===== PROVIDED RECORDS =====

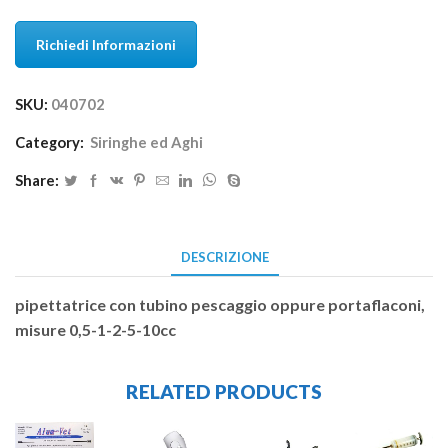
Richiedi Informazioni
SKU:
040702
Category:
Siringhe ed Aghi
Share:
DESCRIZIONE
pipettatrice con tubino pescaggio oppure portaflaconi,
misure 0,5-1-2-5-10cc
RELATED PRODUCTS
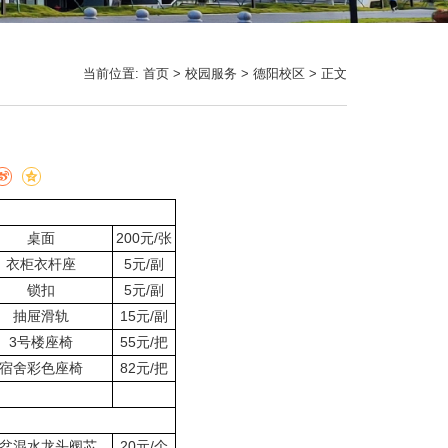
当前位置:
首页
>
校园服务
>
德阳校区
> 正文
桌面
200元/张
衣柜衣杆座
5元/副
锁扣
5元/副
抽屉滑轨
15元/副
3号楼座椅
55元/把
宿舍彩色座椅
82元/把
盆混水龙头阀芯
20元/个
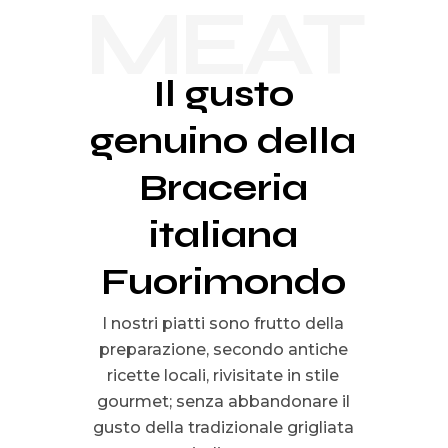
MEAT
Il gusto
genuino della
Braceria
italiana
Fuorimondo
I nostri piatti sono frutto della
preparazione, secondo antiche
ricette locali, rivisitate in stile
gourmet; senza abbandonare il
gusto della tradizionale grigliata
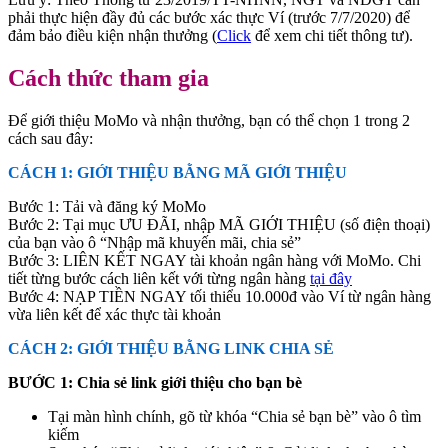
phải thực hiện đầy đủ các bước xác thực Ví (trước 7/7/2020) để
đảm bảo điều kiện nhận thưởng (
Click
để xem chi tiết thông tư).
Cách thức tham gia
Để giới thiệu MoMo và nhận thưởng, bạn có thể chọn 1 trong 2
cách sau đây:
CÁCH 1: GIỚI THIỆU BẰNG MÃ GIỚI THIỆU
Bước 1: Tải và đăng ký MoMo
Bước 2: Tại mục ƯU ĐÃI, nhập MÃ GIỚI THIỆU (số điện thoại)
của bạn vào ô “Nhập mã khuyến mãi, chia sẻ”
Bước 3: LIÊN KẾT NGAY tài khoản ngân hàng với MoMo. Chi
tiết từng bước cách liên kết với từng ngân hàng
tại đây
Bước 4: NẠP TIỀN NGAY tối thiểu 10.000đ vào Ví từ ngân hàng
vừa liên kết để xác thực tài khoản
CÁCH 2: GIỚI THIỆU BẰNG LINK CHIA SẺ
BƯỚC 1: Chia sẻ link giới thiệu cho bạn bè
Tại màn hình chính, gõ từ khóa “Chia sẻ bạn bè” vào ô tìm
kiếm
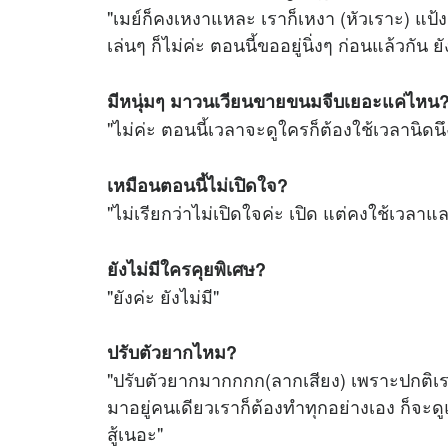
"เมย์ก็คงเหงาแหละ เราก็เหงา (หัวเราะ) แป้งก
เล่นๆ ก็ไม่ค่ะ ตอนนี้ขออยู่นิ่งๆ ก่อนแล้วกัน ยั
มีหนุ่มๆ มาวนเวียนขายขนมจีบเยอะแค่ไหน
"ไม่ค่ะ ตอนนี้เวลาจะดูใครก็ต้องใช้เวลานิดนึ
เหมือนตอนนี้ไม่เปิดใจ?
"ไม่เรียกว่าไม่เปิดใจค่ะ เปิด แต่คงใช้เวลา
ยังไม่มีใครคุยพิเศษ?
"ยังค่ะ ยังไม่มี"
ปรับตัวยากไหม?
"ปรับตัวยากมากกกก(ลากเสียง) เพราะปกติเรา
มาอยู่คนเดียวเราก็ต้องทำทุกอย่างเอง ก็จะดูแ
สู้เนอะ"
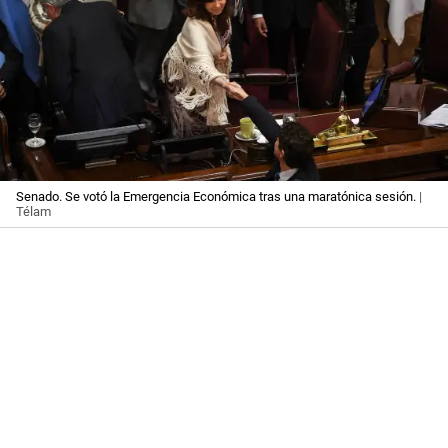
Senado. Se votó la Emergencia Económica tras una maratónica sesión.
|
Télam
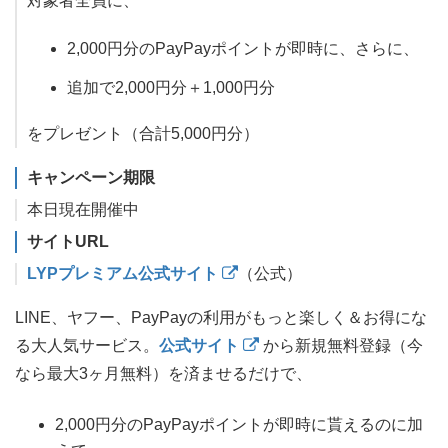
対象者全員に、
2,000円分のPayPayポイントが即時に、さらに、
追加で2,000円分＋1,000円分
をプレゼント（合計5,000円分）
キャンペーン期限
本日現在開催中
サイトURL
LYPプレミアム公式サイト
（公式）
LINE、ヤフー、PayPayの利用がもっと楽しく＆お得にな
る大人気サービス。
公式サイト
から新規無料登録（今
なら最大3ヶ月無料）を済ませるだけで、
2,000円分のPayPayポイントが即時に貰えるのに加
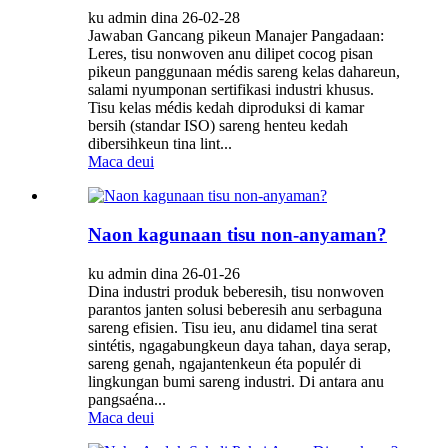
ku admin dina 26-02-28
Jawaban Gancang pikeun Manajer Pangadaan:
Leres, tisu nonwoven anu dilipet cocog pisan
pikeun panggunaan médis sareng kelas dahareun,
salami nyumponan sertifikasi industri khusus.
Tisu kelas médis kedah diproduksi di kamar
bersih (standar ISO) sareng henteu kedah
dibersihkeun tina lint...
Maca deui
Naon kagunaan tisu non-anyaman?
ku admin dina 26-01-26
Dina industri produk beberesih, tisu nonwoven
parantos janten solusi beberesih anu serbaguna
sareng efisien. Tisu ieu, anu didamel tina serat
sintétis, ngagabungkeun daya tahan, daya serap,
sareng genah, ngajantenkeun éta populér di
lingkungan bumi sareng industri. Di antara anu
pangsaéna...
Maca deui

=====

EXERCISE AIM: For this exercise, gather every line of the data that contains the word "della".

RESULT OF THIS EXERCISE:
genuino della
I nostri piatti sono frutto della
gusto della tradizionale grigliata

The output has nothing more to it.